Vaughn pressed his lips to her brow. “We discussed this. You’ll go mad if you take responsibility for every evil you can’t stop.” His tone was gentle but absolute. “You saved two lives today. Celebrate that.”
Raising her head, she met those golden eyes—eyes of a jungle cat made human—that had become the fulcrum of her universe. “It’s hard.” And part of the reason why so many F-Psy had gone irrevocably mad in the past—that need to save every life, avert every sorrow, could devour the unwary.
“That’s why you have me.” Lips against her own, intense protectiveness in the way his body curved over hers. “Let’s see if we can’t get you into a better frame of mind.” And then her jaguar was purring low in his throat as he peeled off her clothes. “It’ll come to you if you’re relaxed.”
She felt her heart lighten with sensual humor. Oh, how she needed him. His ability to play, to laugh, to love, made every darkness bearable. “So you’re stripping me na**d for my benefit?”
A look so innocent, it would’ve done one of Tammy’s rambunctious twins proud. “Of course.”
Faith let him love her, let him comfort her . . . and hoped it would break open the deadlock on her mind. Because whatever was coming, it was a crushing, terrifying blackness that only ever meant one thing.
Death.
CHAPTER 28
We don’t choose our parents. And their mistakes aren’t our own. You are what you make yourself—don’t ever forget that.
—Max Shannon in reply to an e-mail from the sole
survivor of the Castleton murder-suicide
Sophia allowed herself to lean against the garage wall once they’d exited onto the quiet street outside. She wasn’t concerned about setting off alarm bells if caught on surveillance—even Psy sometimes lost the perfect posture that had been drilled into them as a symptom and indication of control.
Max braced himself with one arm on the wall beside her, his eyes ablaze though he kept his distance. His earlier touch everyone would discount as a human action inspired by the emotions of the moment. But if he touched her now, Sophia knew she wouldn’t be able to resist crumbling into his embrace.
“You okay?” Rough tone, violence contained.
She wanted so much to crawl into his arms, to hold the solid reality of him to her until she believed he was alive, was safe. “Yes.”
Lines bracketed Max’s mouth. “This has to be connected to the work we’re doing for Nikita.”
“Not necessarily.” Realizing that he was focusing his anger into work, she kicked her sluggish brain into gear. “Bonner is very wealthy, and Bartholomew said that he has many groupies.”
“I’ll have his visitor logs and mail records checked out.

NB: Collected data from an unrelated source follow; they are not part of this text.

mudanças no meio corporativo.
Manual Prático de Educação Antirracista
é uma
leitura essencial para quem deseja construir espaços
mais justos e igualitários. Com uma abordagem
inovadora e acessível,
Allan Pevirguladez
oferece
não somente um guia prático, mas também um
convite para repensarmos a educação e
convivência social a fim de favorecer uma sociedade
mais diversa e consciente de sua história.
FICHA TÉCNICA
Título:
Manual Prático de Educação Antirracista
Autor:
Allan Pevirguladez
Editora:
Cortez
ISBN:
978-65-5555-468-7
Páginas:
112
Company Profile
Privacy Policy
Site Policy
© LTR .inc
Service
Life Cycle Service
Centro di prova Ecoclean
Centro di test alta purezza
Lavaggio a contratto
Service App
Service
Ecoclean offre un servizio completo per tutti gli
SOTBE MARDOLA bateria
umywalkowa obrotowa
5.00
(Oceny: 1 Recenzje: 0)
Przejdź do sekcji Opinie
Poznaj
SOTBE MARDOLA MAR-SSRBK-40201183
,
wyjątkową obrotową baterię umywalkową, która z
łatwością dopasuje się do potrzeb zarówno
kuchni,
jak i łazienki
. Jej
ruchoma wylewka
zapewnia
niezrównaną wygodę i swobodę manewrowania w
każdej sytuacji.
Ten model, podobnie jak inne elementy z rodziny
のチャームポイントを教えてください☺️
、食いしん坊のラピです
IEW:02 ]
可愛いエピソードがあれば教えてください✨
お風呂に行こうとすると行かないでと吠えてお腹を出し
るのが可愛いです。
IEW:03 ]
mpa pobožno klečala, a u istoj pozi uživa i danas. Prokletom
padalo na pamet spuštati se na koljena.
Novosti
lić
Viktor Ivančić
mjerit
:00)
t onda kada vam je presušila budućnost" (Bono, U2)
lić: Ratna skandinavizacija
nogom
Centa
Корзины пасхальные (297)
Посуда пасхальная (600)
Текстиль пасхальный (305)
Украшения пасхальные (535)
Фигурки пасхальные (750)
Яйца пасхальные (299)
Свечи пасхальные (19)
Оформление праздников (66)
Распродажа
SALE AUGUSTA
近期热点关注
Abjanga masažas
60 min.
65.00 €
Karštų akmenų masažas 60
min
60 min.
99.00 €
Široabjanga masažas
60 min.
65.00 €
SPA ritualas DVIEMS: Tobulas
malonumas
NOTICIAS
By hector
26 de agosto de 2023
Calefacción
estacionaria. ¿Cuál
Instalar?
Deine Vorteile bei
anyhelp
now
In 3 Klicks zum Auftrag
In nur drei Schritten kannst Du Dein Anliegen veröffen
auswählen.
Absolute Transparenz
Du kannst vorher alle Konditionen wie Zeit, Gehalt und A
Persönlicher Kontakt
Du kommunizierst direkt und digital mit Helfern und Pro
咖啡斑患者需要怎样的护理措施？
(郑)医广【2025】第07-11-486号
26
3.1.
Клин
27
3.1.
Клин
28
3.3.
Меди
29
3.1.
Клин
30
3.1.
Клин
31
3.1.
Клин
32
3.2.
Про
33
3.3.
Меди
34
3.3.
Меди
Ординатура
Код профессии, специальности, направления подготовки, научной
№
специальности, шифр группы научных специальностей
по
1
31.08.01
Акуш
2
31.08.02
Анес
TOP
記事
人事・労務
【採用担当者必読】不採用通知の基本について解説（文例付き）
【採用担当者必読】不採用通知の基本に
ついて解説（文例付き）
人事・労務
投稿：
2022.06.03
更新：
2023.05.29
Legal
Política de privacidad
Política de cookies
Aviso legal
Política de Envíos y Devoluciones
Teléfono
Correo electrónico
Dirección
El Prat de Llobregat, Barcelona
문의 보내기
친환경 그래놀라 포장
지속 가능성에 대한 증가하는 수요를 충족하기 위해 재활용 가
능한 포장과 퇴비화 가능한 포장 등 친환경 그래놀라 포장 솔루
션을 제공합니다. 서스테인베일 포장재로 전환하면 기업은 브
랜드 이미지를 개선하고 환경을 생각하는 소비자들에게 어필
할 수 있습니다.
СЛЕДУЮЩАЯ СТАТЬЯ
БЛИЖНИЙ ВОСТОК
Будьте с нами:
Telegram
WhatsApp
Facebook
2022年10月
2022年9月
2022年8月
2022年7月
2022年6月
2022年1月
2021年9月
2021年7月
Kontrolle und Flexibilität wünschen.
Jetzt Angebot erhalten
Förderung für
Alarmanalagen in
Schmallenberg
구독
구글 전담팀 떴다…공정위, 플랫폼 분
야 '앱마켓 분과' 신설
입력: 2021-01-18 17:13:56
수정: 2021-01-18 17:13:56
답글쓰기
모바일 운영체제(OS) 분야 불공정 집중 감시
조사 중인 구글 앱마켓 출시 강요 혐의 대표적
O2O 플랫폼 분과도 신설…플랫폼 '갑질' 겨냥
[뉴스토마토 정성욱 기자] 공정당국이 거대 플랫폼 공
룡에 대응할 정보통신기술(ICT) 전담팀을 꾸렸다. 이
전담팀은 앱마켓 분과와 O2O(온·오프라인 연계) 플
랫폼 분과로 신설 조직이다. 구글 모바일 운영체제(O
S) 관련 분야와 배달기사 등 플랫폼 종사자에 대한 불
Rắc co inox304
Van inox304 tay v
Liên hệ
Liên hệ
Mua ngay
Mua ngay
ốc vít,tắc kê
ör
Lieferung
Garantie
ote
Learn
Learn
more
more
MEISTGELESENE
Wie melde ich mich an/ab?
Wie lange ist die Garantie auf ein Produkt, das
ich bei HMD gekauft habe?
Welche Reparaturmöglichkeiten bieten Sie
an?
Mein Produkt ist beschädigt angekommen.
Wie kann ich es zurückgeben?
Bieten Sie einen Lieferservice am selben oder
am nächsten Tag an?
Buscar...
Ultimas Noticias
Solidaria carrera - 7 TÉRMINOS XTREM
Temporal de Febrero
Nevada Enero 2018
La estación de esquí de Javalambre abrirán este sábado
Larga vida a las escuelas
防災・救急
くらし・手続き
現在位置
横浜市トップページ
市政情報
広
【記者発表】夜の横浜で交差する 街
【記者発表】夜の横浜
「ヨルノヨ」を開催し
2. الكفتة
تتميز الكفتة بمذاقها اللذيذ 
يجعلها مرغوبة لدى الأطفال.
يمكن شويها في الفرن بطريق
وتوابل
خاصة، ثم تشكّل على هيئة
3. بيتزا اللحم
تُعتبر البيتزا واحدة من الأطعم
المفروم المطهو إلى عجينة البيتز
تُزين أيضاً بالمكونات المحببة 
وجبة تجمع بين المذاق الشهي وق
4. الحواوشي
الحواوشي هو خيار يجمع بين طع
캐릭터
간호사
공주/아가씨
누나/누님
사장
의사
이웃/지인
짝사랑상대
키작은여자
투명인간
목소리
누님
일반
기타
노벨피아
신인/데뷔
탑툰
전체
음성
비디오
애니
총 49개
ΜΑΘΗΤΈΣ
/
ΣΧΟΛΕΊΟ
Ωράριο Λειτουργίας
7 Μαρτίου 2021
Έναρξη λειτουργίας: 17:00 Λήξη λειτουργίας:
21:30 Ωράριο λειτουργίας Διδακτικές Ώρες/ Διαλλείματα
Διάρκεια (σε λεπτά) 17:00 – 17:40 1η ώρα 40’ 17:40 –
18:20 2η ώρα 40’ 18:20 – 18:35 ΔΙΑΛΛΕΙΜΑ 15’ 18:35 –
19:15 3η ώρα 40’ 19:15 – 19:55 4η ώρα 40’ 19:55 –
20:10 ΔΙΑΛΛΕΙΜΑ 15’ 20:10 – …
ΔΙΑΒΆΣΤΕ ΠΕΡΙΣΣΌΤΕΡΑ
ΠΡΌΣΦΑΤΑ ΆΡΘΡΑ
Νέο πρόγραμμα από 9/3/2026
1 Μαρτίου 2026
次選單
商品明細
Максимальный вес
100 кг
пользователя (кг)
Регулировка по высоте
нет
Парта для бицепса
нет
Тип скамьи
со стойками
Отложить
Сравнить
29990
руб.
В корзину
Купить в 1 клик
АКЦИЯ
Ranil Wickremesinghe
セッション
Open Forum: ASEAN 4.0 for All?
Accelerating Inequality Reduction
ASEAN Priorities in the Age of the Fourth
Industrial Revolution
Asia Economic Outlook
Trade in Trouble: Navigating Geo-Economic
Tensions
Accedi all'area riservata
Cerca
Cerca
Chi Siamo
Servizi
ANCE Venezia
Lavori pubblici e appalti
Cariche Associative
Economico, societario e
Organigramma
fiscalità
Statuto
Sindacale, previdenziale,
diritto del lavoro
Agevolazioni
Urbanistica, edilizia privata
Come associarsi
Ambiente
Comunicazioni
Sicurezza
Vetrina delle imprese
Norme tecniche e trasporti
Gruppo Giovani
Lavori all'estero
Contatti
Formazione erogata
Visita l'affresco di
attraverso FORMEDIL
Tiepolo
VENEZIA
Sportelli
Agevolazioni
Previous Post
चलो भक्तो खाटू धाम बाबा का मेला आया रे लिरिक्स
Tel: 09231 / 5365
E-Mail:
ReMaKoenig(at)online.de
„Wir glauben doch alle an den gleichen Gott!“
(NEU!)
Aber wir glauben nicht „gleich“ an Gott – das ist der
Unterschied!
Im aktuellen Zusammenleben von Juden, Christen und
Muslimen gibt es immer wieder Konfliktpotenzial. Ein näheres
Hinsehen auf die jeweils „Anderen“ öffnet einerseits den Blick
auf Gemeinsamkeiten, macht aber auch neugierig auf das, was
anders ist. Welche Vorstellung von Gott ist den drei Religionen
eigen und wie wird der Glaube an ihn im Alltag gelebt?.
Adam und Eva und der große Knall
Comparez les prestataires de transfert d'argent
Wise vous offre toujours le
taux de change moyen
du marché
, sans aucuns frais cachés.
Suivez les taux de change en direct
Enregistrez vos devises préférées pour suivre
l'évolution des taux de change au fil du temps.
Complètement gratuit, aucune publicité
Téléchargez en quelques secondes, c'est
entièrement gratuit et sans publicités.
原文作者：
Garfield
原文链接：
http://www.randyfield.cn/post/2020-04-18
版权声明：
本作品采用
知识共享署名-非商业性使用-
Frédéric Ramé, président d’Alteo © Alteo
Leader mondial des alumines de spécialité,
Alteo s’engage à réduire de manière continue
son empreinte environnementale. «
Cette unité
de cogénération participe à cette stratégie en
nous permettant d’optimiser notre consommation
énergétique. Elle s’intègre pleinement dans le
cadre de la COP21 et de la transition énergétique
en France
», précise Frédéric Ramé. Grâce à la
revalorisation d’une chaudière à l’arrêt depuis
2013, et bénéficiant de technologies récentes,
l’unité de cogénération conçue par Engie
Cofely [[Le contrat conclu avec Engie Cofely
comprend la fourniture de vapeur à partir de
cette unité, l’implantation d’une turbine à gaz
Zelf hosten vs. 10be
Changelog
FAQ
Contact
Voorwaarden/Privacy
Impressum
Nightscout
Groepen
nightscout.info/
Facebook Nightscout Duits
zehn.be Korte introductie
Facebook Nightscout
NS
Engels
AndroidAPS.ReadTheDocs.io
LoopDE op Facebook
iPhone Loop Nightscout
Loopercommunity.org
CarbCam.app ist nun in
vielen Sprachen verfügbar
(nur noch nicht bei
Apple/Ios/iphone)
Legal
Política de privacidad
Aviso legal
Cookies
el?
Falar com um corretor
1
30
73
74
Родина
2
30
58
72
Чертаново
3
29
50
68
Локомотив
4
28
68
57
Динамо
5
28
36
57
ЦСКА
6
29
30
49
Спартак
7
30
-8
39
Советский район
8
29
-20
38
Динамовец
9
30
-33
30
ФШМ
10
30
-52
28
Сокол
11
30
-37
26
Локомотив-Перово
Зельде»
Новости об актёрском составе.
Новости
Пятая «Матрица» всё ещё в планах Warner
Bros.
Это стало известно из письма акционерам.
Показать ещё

But fact is, he likes playing with you—I don’t think he’d have you killed.”
“He has no way of knowing I’m working with you on another case,” she said, her hands clammy inside her gloves, her heartbeat erratic, “especially if this particular plan was put in motion before we met. He considers you his adversary, doesn’t he?” She’d seen the notes, notes Bonner had sent to Max while he’d still been an unknown serial killer. Each had been a taunt, a declaration of his superiority.
But then Max had caught him.
“Fuck.” Blowing out a breath, Max clenched his fist against the wall, the rough texture of the plascrete rubbing against his skin. He wanted nothing more than to grab Sophia and drag her to his chest, to crush her close until the thudding fear of his heartbeat decreased to something less agonizing.
“Max,” a soft word, a warning from a J with eyes full of remembered terror.
Shoving his other hand into a pocket to stop himself from reaching for her, he said, “Bonner likes to get up close and personal.”
Sophia nodded, her hair lifting in the breeze that sent a discarded soft-drink bottle rolling down the otherwise empty street. “Yes, a bomb is something more apt to be used by those of my race—especially if the aim was expediency.”